**What is expected**
Print each record that follows exactly, leaving the pictures behind.

== == ==

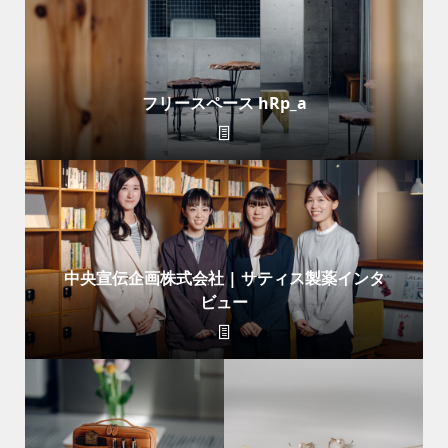
フリースペース hRp_a
中央宣伝企画株式会社 | サティス製薬インタ
ビュー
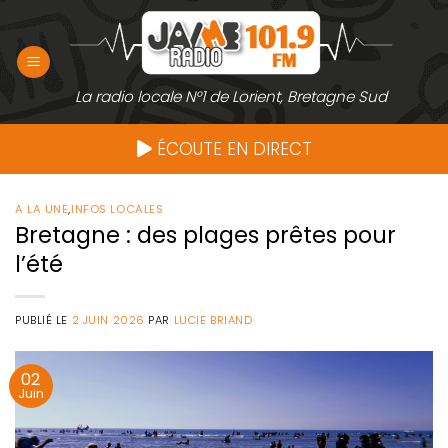
Passer
au
contenu
La radio locale N°1 de Lorient, Bretagne Sud
ÉCOUTE EN DIRECT
A LA UNE
,
INFOS LOCALES
Bretagne : des plages prêtes pour
l’été
PUBLIÉ LE
2 JUIN 2026
PAR
LUCIE BRIAND
02
Juin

== == ==

**Result for this exercise**
フリースペース hRp_a
中央宣伝企画株式会社 | サティス製薬インタ
ビュー
Passer
au
contenu
La radio locale N°1 de Lorient, Bretagne Sud
ÉCOUTE EN DIRECT
A LA UNE
,
INFOS LOCALES
Bretagne : des plages prêtes pour
l’été
PUBLIÉ LE
2 JUIN 2026
PAR
LUCIE BRIAND
02
Juin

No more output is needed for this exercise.